→ Exercise instructions: Using the data below, return every line that holds the word "Expert".

Records for this task below:

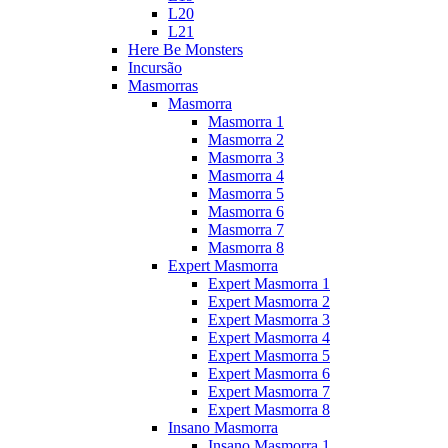
L20
L21
Here Be Monsters
Incursão
Masmorras
Masmorra
Masmorra 1
Masmorra 2
Masmorra 3
Masmorra 4
Masmorra 5
Masmorra 6
Masmorra 7
Masmorra 8
Expert Masmorra
Expert Masmorra 1
Expert Masmorra 2
Expert Masmorra 3
Expert Masmorra 4
Expert Masmorra 5
Expert Masmorra 6
Expert Masmorra 7
Expert Masmorra 8
Insano Masmorra
Insano Masmorra 1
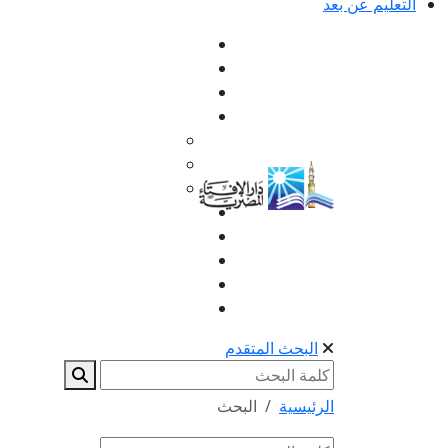
التعليم عن بعد
البحث المتقدم
الرئيسية
البحث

End of Records for this task.

→ Exercise solution:
Expert Masmorra
Expert Masmorra 1
Expert Masmorra 2
Expert Masmorra 3
Expert Masmorra 4
Expert Masmorra 5
Expert Masmorra 6
Expert Masmorra 7
Expert Masmorra 8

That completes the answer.